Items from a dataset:
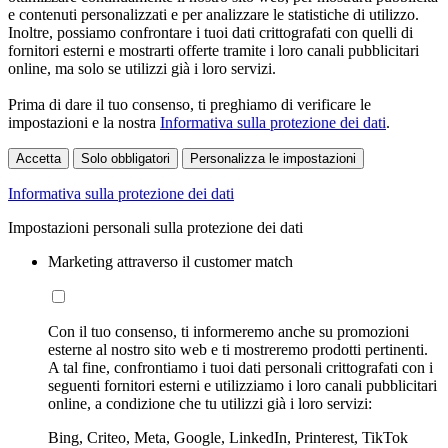
e contenuti personalizzati e per analizzare le statistiche di utilizzo.
Inoltre, possiamo confrontare i tuoi dati crittografati con quelli di
fornitori esterni e mostrarti offerte tramite i loro canali pubblicitari
online, ma solo se utilizzi già i loro servizi.
Prima di dare il tuo consenso, ti preghiamo di verificare le
impostazioni e la nostra
Informativa sulla protezione dei dati
.
Accetta
Solo obbligatori
Personalizza le impostazioni
Informativa sulla protezione dei dati
Impostazioni personali sulla protezione dei dati
Marketing attraverso il customer match
Con il tuo consenso, ti informeremo anche su promozioni
esterne al nostro sito web e ti mostreremo prodotti pertinenti.
A tal fine, confrontiamo i tuoi dati personali crittografati con i
seguenti fornitori esterni e utilizziamo i loro canali pubblicitari
online, a condizione che tu utilizzi già i loro servizi:
Bing, Criteo, Meta, Google, LinkedIn, Printerest, TikTok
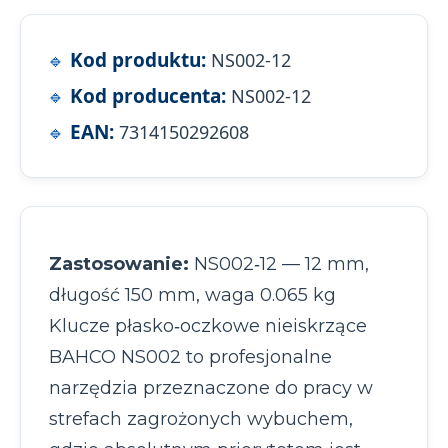
Kod produktu:
NS002-12
Kod producenta:
NS002-12
EAN:
7314150292608
Zastosowanie:
NS002‑12 — 12 mm,
długość 150 mm, waga 0.065 kg
Klucze płasko‑oczkowe nieiskrzące
BAHCO NS002 to profesjonalne
narzędzia przeznaczone do pracy w
strefach zagrożonych wybuchem,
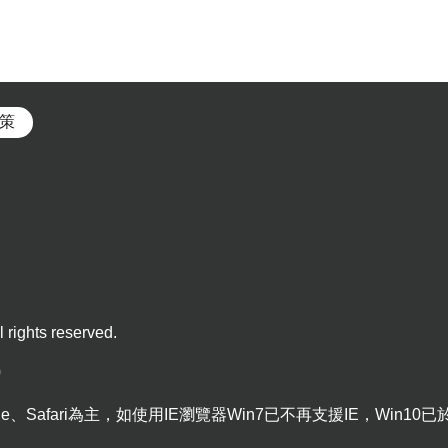
策
 rights reserved.
0
dge、Safari為主，如使用IE瀏覽器Win7已不再支援IE，Win10已於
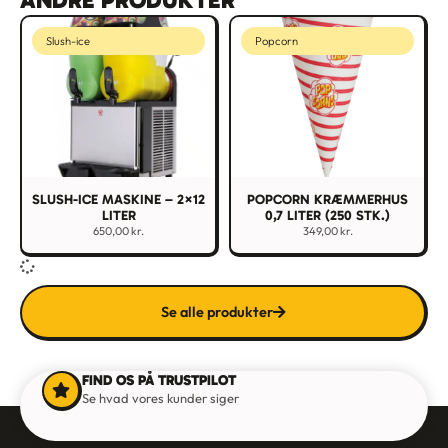
Slush-ice
Popcorn
SLUSH-ICE MASKINE – 2×12
POPCORN KRÆMMERHUS
LITER
0,7 LITER (250 STK.)
650,00
kr.
349,00
kr.
Se alle produkter
FIND OS PÅ TRUSTPILOT
Se hvad vores kunder siger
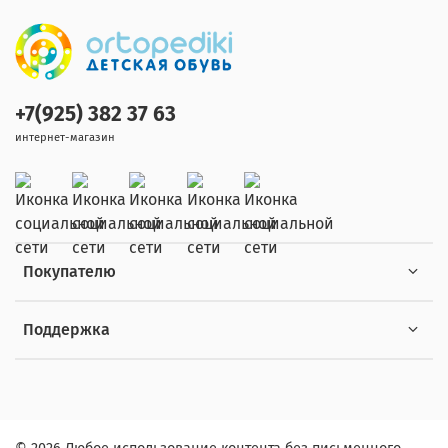
+7(925) 382 37 63
интернет-магазин
Покупателю
Поддержка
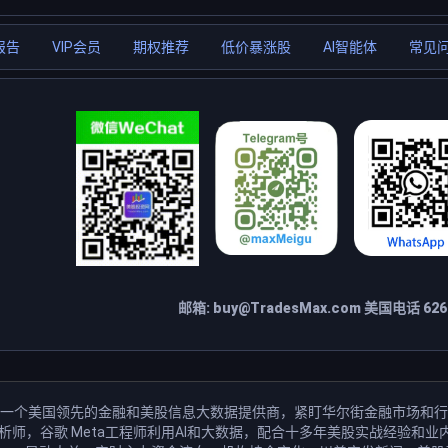
报告
VIP会员
期权推荐
低价暴涨股
AI智能体
常见
邮箱:
buy@TradesMax.com
美国电话 626-
一个美国领先的金融和美股信息大数据提供商，紧盯华尔街金融市场和行
分析师，谷歌 Meta工程师利用AI和大数据，配合十多年美股实战经验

[Problem]: Look through the entries above and say how many lines hold the word "consenso", giving the number alone.

[Output]: 2